The funny thing about technology is, it’s hard to recognize when it’s really in the process of transforming life as we know it. Most of us have lived through some pretty big digital revolutions, like the invention of the internet, the creation of the smartphone, and the roll out of a social platform so big, it would allow anyone in the world with a computerized device to share images and information. While these technologies have altered the essence of how we interact and connect with one another, pinpointing the exact moment when they came on the scene is a bit trickier. All of a sudden—poof—they were just there and already woven into the very fiber of our culture, our society, and who we are as people.
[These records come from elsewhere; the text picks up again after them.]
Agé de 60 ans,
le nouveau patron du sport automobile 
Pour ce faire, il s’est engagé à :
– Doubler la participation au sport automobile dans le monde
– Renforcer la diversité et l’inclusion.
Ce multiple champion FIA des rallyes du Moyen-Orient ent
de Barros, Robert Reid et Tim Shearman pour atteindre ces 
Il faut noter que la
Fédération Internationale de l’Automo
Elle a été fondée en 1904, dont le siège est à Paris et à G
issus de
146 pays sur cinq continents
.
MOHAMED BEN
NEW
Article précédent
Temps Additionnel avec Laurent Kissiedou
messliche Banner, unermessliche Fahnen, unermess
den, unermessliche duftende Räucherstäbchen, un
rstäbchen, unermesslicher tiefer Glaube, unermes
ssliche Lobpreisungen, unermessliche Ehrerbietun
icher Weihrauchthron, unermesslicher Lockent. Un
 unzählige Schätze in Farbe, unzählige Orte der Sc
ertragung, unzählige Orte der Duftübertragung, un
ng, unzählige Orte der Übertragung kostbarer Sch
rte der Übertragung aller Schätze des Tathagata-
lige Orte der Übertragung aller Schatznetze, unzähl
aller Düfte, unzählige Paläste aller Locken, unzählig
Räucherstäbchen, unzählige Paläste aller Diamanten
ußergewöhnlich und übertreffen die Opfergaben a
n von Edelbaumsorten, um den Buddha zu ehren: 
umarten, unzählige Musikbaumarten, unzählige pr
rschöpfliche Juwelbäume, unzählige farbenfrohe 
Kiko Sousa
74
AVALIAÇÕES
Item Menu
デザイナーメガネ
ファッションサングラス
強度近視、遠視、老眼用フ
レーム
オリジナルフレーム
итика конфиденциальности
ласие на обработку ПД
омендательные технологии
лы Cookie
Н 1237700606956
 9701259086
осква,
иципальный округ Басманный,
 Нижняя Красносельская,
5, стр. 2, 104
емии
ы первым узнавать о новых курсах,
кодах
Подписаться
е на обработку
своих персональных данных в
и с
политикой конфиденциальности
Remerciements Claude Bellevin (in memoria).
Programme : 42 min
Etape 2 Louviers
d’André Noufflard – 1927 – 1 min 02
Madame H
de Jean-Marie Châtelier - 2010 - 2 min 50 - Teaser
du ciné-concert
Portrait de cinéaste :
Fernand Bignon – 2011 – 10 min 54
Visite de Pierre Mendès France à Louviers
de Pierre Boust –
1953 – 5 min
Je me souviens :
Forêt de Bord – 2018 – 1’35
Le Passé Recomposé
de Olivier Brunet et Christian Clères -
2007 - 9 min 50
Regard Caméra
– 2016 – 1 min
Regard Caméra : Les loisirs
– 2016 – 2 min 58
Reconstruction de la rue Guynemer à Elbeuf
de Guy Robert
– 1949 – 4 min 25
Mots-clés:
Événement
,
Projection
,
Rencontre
And now, on the cusp of arguably our biggest revolution of this decade—namely, the implementation of blockchain—we are still not totally sure what it is, where it came from, or how it will change our lives forever. As a distributed database, or digital ledger, with “blocks” of continuously growing information, blockchain technology enables the backbone functions of all cryptocurrency transactions. But oh, it’s so much more. As a public record that is not only 100% unalterable, or immutable, it is beholden to no government, no bank, and no specific group or individual. It stands alone as a neutral mathematical process, with no need for human oversight or central recordkeeping. Each node in the form of a network-connected computer gets a copy of the blockchain, which is then downloaded automatically. Further, blockchain technology creates an indelible, unchangeable record whose authenticity can never be questioned, not even by the disinformation plague that appears to be sweeping the world.
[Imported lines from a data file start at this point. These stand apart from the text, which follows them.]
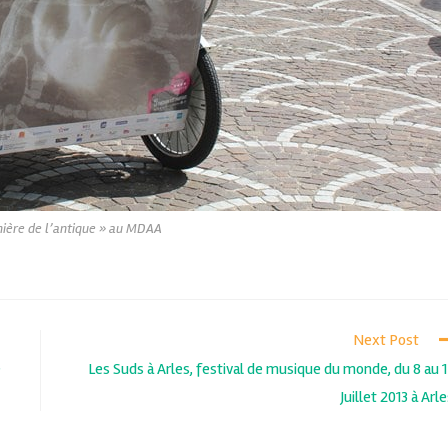
mière de l’antique » au MDAA
Next Post
e
Les Suds à Arles, festival de musique du monde, du 8 au 
Juillet 2013 à Arle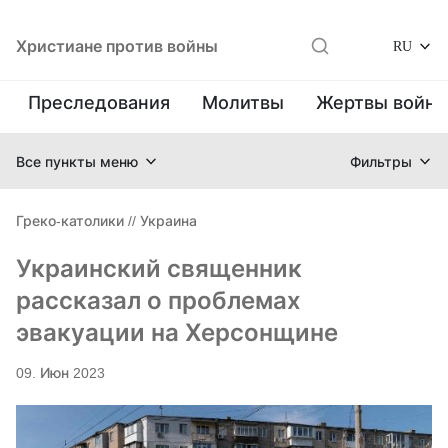
Христиане против войны
RU
Преследования
Молитвы
Жертвы войн
Все пункты меню
Фильтры
Греко-католики
//
Украина
Украинский священник
рассказал о проблемах
эвакуации на Херсонщине
09. Июн 2023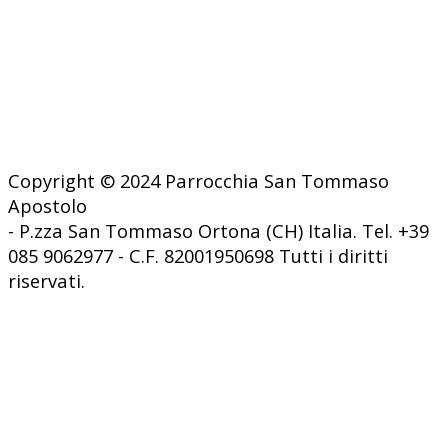
Copyright © 2024 Parrocchia San Tommaso
Apostolo
- P.zza San Tommaso Ortona (CH) Italia. Tel. +39
085 9062977 - C.F. 82001950698 Tutti i diritti
riservati.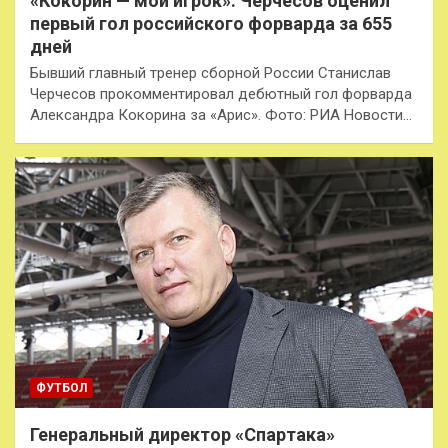
«Кокорин — мой игрок». Черчесов оценил
первый гол российского форварда за 655
дней
Бывший главный тренер сборной России Станислав
Черчесов прокомментировал дебютный гол форварда
Александра Кокорина за «Арис». Фото: РИА Новости…
ФУТБОЛ
Генеральный директор «Спартака»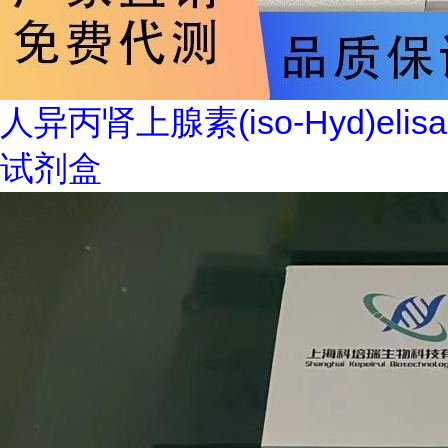
人异丙肾上腺素(iso-Hyd)elisa
试剂盒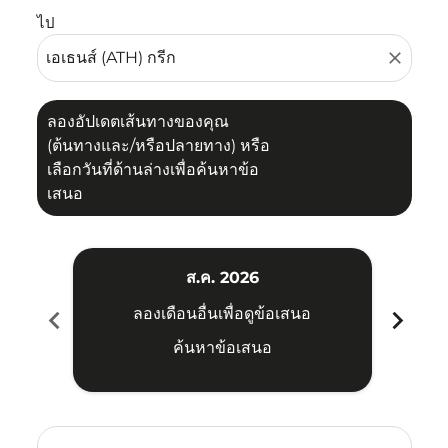
ไป
close
ลองอัปเดตเส้นทางของคุณ
(ต้นทางและ/หรือปลายทาง) หรือ
เลือกวันที่ด้านล่างเพื่อค้นหาข้อ
เสนอ
ส.ค. 2026
chevron_left
chevron_right
ลองเดือนอื่นเพื่อดูข้อเสนอ
ค้นหาข้อเสนอ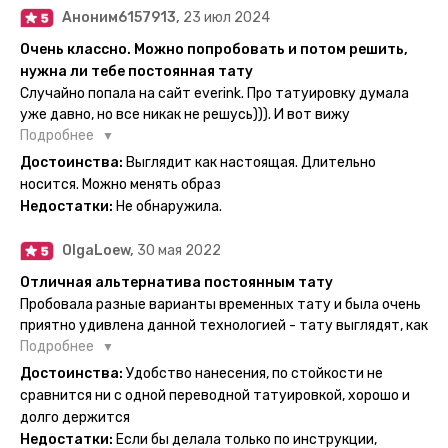
Аноним6157913,
23 июл 2024
Очень классно. Можно попробовать и потом решить,
нужна ли тебе постоянная тату
Случайно попала на сайт everink. Про татуировку думала
уже давно, но все никак не решусь))). И вот вижу
великолепный каталог everink. Тату на любой вкус.
Подробнее
Заказала и не пожалела. Супер. Выглядит как настоящая.
Достоинства:
Выглядит как настоящая. Длительно
Посмотрю как булет ы носке. Обязательно закажу ещё.
носится. Можно менять образ
Недостатки:
Не обнаружила.
OlgaLoew,
30 мая 2022
Отличная альтернатива постоянным тату
Пробовала разные варианты временных тату и была очень
приятно удивлена данной технологией - тату выглядят, как
настоящие, и не тускнеют больше недели даже несмотря
Подробнее
на контакты с водой! На сайте очень большой выбор по
Достоинства:
Удобство нанесения, по стойкости не
тематике и размерам, быстрая доставка. Заказывала сразу
сравнится ни с одной переводной татуировкой, хорошо и
несколько штук - осталась очень довольна. При появлении
долго держится
очередного рисунка у меня на руке друзья до сих пор
Недостатки:
Если бы делала только по инструкции,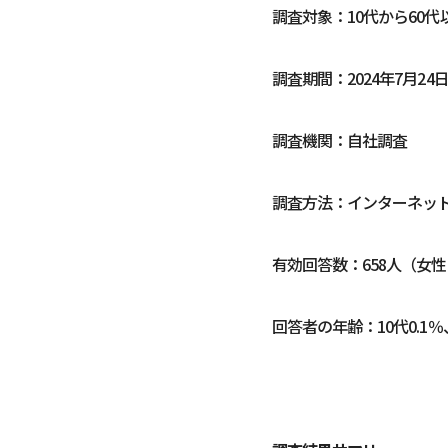
調査対象：10代から60代
調査期間：2024年7月24日
調査機関：自社調査
調査方法：インターネッ
有効回答数：658人（女性 
回答者の年齢：10代0.1％、2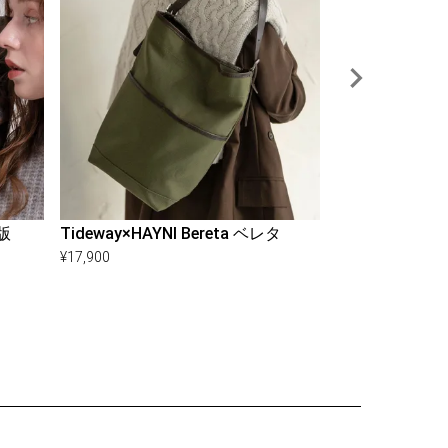
版
Tideway×HAYNI Bereta ベレタ
Mitcof ミト
¥
17,900
¥
10,840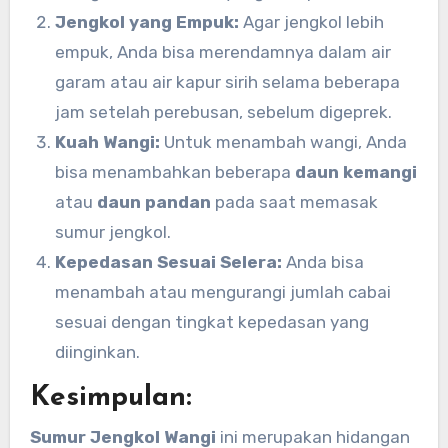
Jengkol yang Empuk:
Agar jengkol lebih
empuk, Anda bisa merendamnya dalam air
garam atau air kapur sirih selama beberapa
jam setelah perebusan, sebelum digeprek.
Kuah Wangi:
Untuk menambah wangi, Anda
bisa menambahkan beberapa
daun kemangi
atau
daun pandan
pada saat memasak
sumur jengkol.
Kepedasan Sesuai Selera:
Anda bisa
menambah atau mengurangi jumlah cabai
sesuai dengan tingkat kepedasan yang
diinginkan.
Kesimpulan:
Sumur Jengkol Wangi
ini merupakan hidangan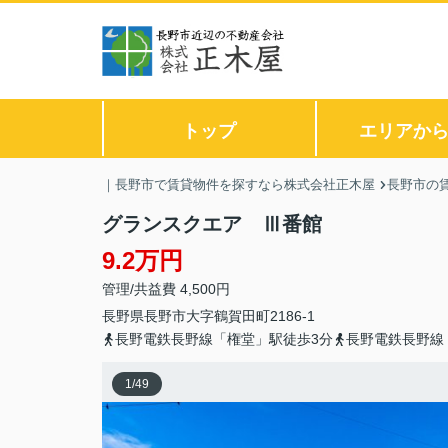
トップ
エリアか
｜長野市で賃貸物件を探すなら株式会社正木屋
長野市の
グランスクエア Ⅲ番館
9.2万円
管理/共益費 4,500円
長野県
長野市
大字鶴賀
田町2186-1
長野電鉄長野線「権堂」駅徒歩3分
長野電鉄長野線
1
/
49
Where did blockchain technology come from?
We have bitcoin to thank for the creation of blockchains. As distributed ledger technology (DLT), it is used to verify transactions, which of course made the actual use of this cryptocurrency possible. Blockchain relies on cryptography to function, ensuring it can always be distributed but never altered or copied. As the technology behind the world’s most infamous digital coin, DLT has been used by millions and million of people over the past decade—although many of them likely didn’t even realize that by using bitcoin, they were also inadvertently growing the record-keeping technology of the future into something bigger and badder than anything we’ve seen before.
What is blockchain up to now?
This underlying technology of bitcoin has since been separated from the coin itself and examined as a legitimate solution in its own right. You could say blockchain isn’t just for bitcoin anymore, as it now has a broad range of uses. This DLT is now finding its way into all sort of seemingly unrelated industries, such as real estate, data storage, asset management, health care—and of course, the financial sector of fiat currency.
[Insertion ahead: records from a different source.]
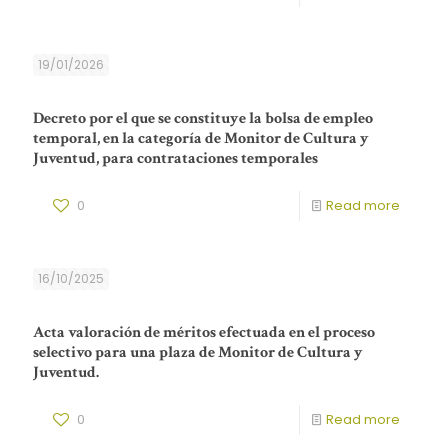
19/01/2026
Decreto por el que se constituye la bolsa de empleo
temporal, en la categoría de Monitor de Cultura y
Juventud, para contrataciones temporales
0
Read more
16/10/2025
Acta valoración de méritos efectuada en el proceso
selectivo para una plaza de Monitor de Cultura y
Juventud.
0
Read more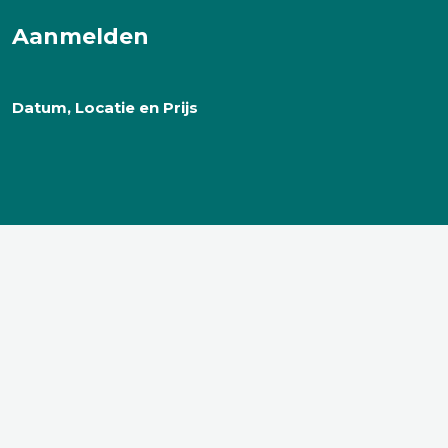
Aanmelden
Datum, Locatie en Prijs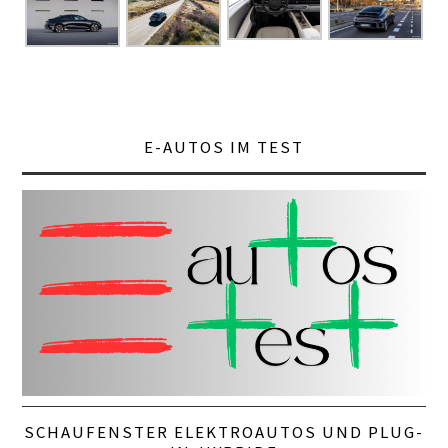
E-AUTOS IM TEST
SCHAUFENSTER ELEKTROAUTOS UND PLUG-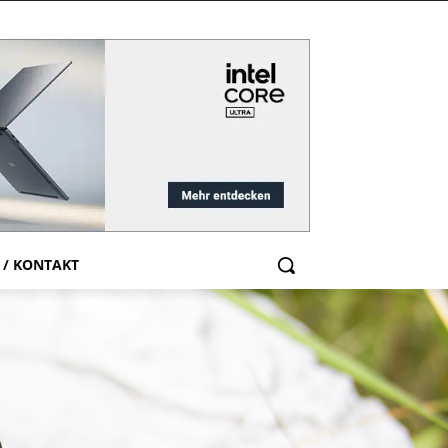
 / KONTAKT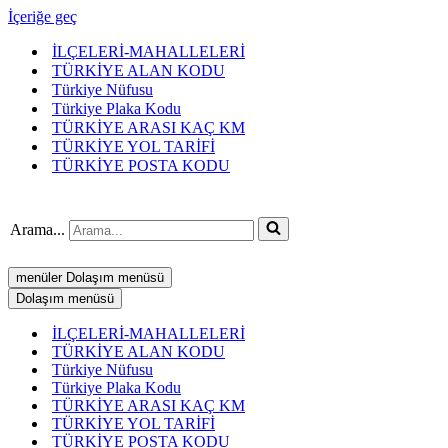
İçeriğe geç
İLÇELERİ-MAHALLELERİ
TÜRKİYE ALAN KODU
Türkiye Nüfusu
Türkiye Plaka Kodu
TÜRKİYE ARASI KAÇ KM
TÜRKİYE YOL TARİFİ
TÜRKİYE POSTA KODU
Arama...
menüler
Dolaşım menüsü
Dolaşım menüsü
İLÇELERİ-MAHALLELERİ
TÜRKİYE ALAN KODU
Türkiye Nüfusu
Türkiye Plaka Kodu
TÜRKİYE ARASI KAÇ KM
TÜRKİYE YOL TARİFİ
TÜRKİYE POSTA KODU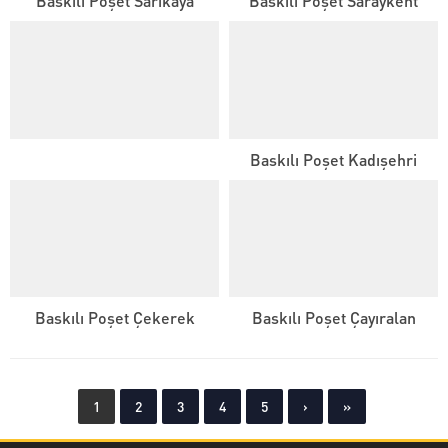
Baskılı Poşet Sarıkaya
Baskılı Poşet Saraykent
Baskılı Poşet Kadışehri
Baskılı Poşet Çekerek
Baskılı Poşet Çayıralan
1
2
3
4
5
›
»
According to Deloitte, one of the leading authorities in the market, “the momentum is shifting” for blockchain, so it can assume a more breakout-worthy position. No longer is it being viewed as just an extension of bitcoin—it is now being considered on its own merits and evaluated (and appreciated) for its own practical applications to all forms of business. Entrepreneurs and out-of-the-box thinkers have recently evolved out of the honeymoon phase and have started to run with blockchain, building practical, profitable business models for its use.
That said, DLT has been implemented in “emerging disruptors, rather than in more traditional enterprises that are still working on how to incorporate digital into their existing operations and protocols,” says Deloitte. The word is out on blockchain, and savvy, risk-taking companies are not afraid and have shoveled more resources behind blockchain in an effort to achieve even great efficiency in their new business models and revenue sources.
Does blockchain have problems?
Sure, all cutting-edge innovations have troubles, mostly in the form of haters and naysayers who continue to resist civilization’s impending digital transformation. This is where the “sensing our own technological advancements in real-time” becomes challenging. Even though blockchain is slated to take off—no, really take off—in about five years, you don’t hear many people talk about it, you don’t see it on your bank statement, you can kind of even forget it’s out there.
And the haters continue to hate—today, 39% of of the global sampling say they think blockchain is “overhyped,” a number that creeps up to 44% in the U.S., a country whose lifeblood relies on capitalism-loving innovations like that of DLT. Although these opinions likely stem from the steep increase in token values as of late, an incentivizing feature businesses have started using to drive investment, the numbers themselves are not indicative of what’s really happening. Blockchain is absolutely, positively not moving in the wrong direction—quite the opposite. We just haven’t noticed it’s growing up.
What does the future hold for blockchain?
Well, no one really knows the answer to that question, but all signs point to good things. Useful things. Beneficial things. And highly disruptive things. Because blockchain is still in the early stages, patience will be needed to witness its full maturation in any market sector. As financial executives pave the way by using DLT to reexamine various antiquated processes and functions, that have frankly remained static for centuries, professionals in areas like health care and real estate are just beginning to eye it with more optimism.
The future of blockchain can probably be best evaluated through what it really is—namely, a sophisticated ledger system. As a “Trust-as-a-service (TaaS), it can accomplish all sorts of things. Financial transactions and payments could become instant. No three-day waiting time, no grace period for funds “to clear,” — instant. Medical records could become fully digitized and transferable without authorization from health care organizations, meaning your own medical records would become your own, held in your own digital wallet, and available to use or share with any doctor or medical association you choose. Talk about returning the power to the people. Any technology capable of changing our lives to such an extent is worth waiting for. And so, we must wait.